Directions for this task: Please return only the lines from the one holding "2 senelik işletme okunur mu" through the one holding "Hangi bölüm iş imkanı y", exactly as they appear in the records below, both ends included.

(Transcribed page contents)
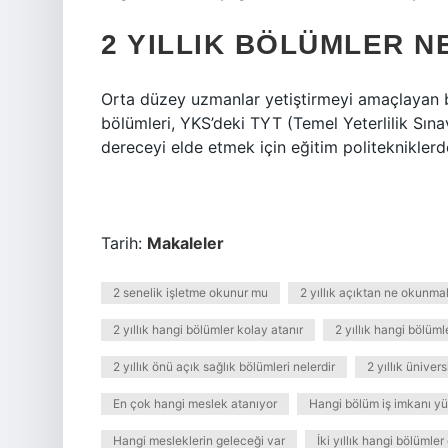
2 YILLIK BÖLÜMLER N
Orta düzey uzmanlar yetiştirmeyi amaçlayan bu 
bölümleri, YKS’deki TYT (Temel Yeterlilik Sın
dereceyi elde etmek için eğitim politekniklerd
Tarih:
Makaleler
2 senelik işletme okunur mu
2 yıllık açıktan ne okunmal
2 yıllık hangi bölümler kolay atanır
2 yıllık hangi bölüml
2 yıllık önü açık sağlık bölümleri nelerdir
2 yıllık üniver
En çok hangi meslek atanıyor
Hangi bölüm iş imkanı y
Hangi mesleklerin geleceği var
İki yıllık hangi bölümle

Your solution:
2 senelik işletme okunur mu
2 yıllık açıktan ne okunmal
2 yıllık hangi bölümler kolay atanır
2 yıllık hangi bölüml
2 yıllık önü açık sağlık bölümleri nelerdir
2 yıllık üniver
En çok hangi meslek atanıyor
Hangi bölüm iş imkanı y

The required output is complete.